Limiting internet bandwidth for already started applications

Solution 1:

For the general case, it is theoretically possible in the kernel, using the owner extension to netfilter. I can see the option --pid-owner on the man page of iptables on die.net, but it says it is broken with SMP :(

In my own system, a 10.04, there is no such option on the manual :( . So I believe we are out of luck this time ;( . Maybe there will be another incarnation of the --pid-owner option some time in the future. A gui on top of that would not be rocket science.

The first step must be taken on Linux itself and iptables.

As for more specific types of traffic, such as HTTP. There should be ways to make accommodations using proxies, but it probably needs some hacking because this use-case does not arise often.

Solution 2:

It's not particularly helpful, but the only way (I know of) to truly limit bandwidth effectively is using packet shaping or queuing technology. The only truly well-thought-out method I'm aware of is the PacketShaper range of appliances now owned by Bluecoat.

I haven't used them myself in quite a few years, but I use Bluecoat proxies daily so I've kept up with the development of the PacketShaper range.

They're expensive, but truly superb at what they do.
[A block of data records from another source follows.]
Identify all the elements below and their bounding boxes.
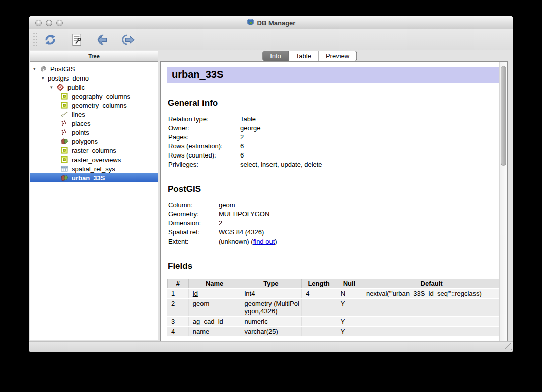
- resize-grip-icon[interactable]: [505, 343, 512, 350]
- tree-item-public[interactable]: ▾ public: [30, 83, 158, 92]
- field-null: N: [336, 289, 362, 298]
- info-value: 2: [219, 219, 222, 228]
- field-name: geom: [189, 299, 241, 316]
- field-num: 4: [167, 327, 189, 336]
- tree-item-label: public: [67, 84, 85, 91]
- zoom-button[interactable]: [56, 20, 63, 26]
- field-num: 3: [167, 317, 189, 326]
- field-name: id: [189, 289, 241, 298]
- info-label: Geometry:: [168, 210, 219, 219]
- tree-item-raster-overviews[interactable]: raster_overviews: [30, 155, 158, 164]
- tree-item-raster-columns[interactable]: raster_columns: [30, 146, 158, 155]
- expand-arrow-icon[interactable]: ▾: [50, 85, 56, 90]
- tree-panel-header: Tree: [30, 51, 158, 62]
- info-value: select, insert, update, delete: [240, 160, 322, 169]
- import-layer-icon: [96, 33, 110, 46]
- info-value: Table: [240, 115, 256, 124]
- tree-item-label: urban_33S: [72, 174, 105, 182]
- tree-item-label: geometry_columns: [72, 102, 127, 109]
- export-to-file-button[interactable]: [120, 32, 138, 48]
- scrollbar-thumb[interactable]: [501, 66, 506, 166]
- field-row-partial: 4 name varchar(25) Y: [167, 327, 499, 336]
- field-name: ag_cad_id: [189, 317, 241, 326]
- expand-arrow-icon[interactable]: ▾: [42, 75, 48, 81]
- info-panel: urban_33S General info Relation type:Tab…: [160, 61, 508, 341]
- geometry-columns-table-icon: [60, 92, 69, 100]
- polygon-layer-icon: [60, 137, 69, 145]
- vertical-scrollbar[interactable]: [499, 62, 507, 341]
- tree-item-label: geography_columns: [72, 93, 130, 100]
- tree-item-label: points: [72, 129, 89, 136]
- tab-info[interactable]: Info: [263, 51, 289, 61]
- tree-item-polygons[interactable]: polygons: [30, 137, 158, 146]
- import-layer-button[interactable]: [94, 32, 111, 48]
- tree-item-postgis[interactable]: ▾ PostGIS: [30, 64, 158, 73]
- info-value: 6: [240, 151, 244, 160]
- tab-preview[interactable]: Preview: [319, 51, 356, 61]
- info-label: Rows (counted):: [168, 151, 240, 160]
- tree-item-label: lines: [72, 111, 85, 118]
- table-title: urban_33S: [167, 67, 499, 83]
- field-default: [362, 317, 499, 326]
- field-null: Y: [336, 327, 362, 336]
- tab-table[interactable]: Table: [289, 51, 319, 61]
- status-bar: [29, 341, 513, 352]
- field-row-geom: 2 geom geometry (MultiPolygon,4326) Y: [167, 299, 499, 316]
- column-header: Name: [189, 279, 241, 288]
- info-value: george: [240, 124, 260, 133]
- field-row-ag-cad-id: 3 ag_cad_id numeric Y: [167, 317, 499, 326]
- toolbar-drag-handle[interactable]: [33, 32, 37, 48]
- field-null: Y: [336, 299, 362, 316]
- info-label: Relation type:: [168, 115, 240, 124]
- tree-item-points[interactable]: points: [30, 128, 158, 137]
- info-label: Dimension:: [168, 219, 219, 228]
- export-to-file-icon: [122, 33, 136, 46]
- fields-header-row: # Name Type Length Null Default: [167, 279, 499, 288]
- extent-value: (unknown) (find out): [219, 237, 277, 246]
- refresh-icon: [44, 33, 57, 46]
- info-value: WGS 84 (4326): [219, 228, 264, 237]
- sql-window-button[interactable]: [68, 32, 85, 48]
- tree-item-label: raster_columns: [72, 147, 116, 154]
- info-document: urban_33S General info Relation type:Tab…: [161, 62, 499, 341]
- field-type: geometry (MultiPolygon,4326): [240, 299, 302, 316]
- tree-item-urban-33s[interactable]: urban_33S: [30, 173, 158, 182]
- postgis-info-list: Column:geom Geometry:MULTIPOLYGON Dimens…: [167, 201, 499, 246]
- column-header: Length: [302, 279, 336, 288]
- info-value: MULTIPOLYGON: [219, 210, 269, 219]
- tree-item-postgis-demo[interactable]: ▾ postgis_demo: [30, 73, 158, 83]
- info-label: Pages:: [168, 133, 240, 142]
- info-label: Privileges:: [168, 160, 240, 169]
- info-label: Rows (estimation):: [168, 142, 240, 151]
- find-out-link[interactable]: find out: [253, 238, 275, 245]
- tree-item-label: spatial_ref_sys: [72, 165, 115, 173]
- field-length: 4: [302, 289, 336, 298]
- general-info-heading: General info: [168, 98, 499, 108]
- tree-item-geography-columns[interactable]: geography_columns: [30, 92, 158, 101]
- tree-item-label: PostGIS: [50, 65, 75, 73]
- tree-item-label: postgis_demo: [48, 74, 89, 82]
- minimize-button[interactable]: [46, 20, 52, 26]
- general-info-list: Relation type:Table Owner:george Pages:2…: [167, 115, 499, 169]
- view-tabs: Info Table Preview: [262, 51, 357, 61]
- tree-item-geometry-columns[interactable]: geometry_columns: [30, 101, 158, 110]
- close-button[interactable]: [35, 20, 42, 26]
- refresh-button[interactable]: [42, 32, 59, 48]
- title-bar[interactable]: DB Manager: [29, 16, 513, 29]
- toolbar: [29, 29, 513, 50]
- tree-item-lines[interactable]: lines: [30, 110, 158, 119]
- postgis-elephant-icon: [39, 65, 47, 73]
- geometry-columns-table-icon: [60, 146, 69, 154]
- field-type: numeric: [240, 317, 302, 326]
- info-label: Column:: [168, 201, 219, 210]
- expand-arrow-icon[interactable]: ▾: [33, 66, 39, 71]
- polygon-layer-icon: [60, 174, 69, 182]
- field-default: [362, 299, 499, 316]
- main-area: Tree ▾ PostGIS ▾ postgis_demo ▾: [29, 51, 513, 341]
- field-row-id: 1 id int4 4 N nextval('"urban_33S_id_seq…: [167, 289, 499, 298]
- field-null: Y: [336, 317, 362, 326]
- tree-item-spatial-ref-sys[interactable]: spatial_ref_sys: [30, 164, 158, 173]
- point-layer-icon: [60, 119, 69, 127]
- field-num: 2: [167, 299, 189, 316]
- tree-item-places[interactable]: places: [30, 119, 158, 128]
They don't use queues at all - they manipulate the TCP windows size dynamically to throttle bandwidth on a tcp-pair conversation. In the latest releases, they're application aware too, so you can say "throttle iPlayer and Youtube, but let everything else through".

I'm scratching the surface of these devices capability really, but I'll stop since they're not relevant to Ubuntu, so I'm afraid that this answer isn't fully relevant.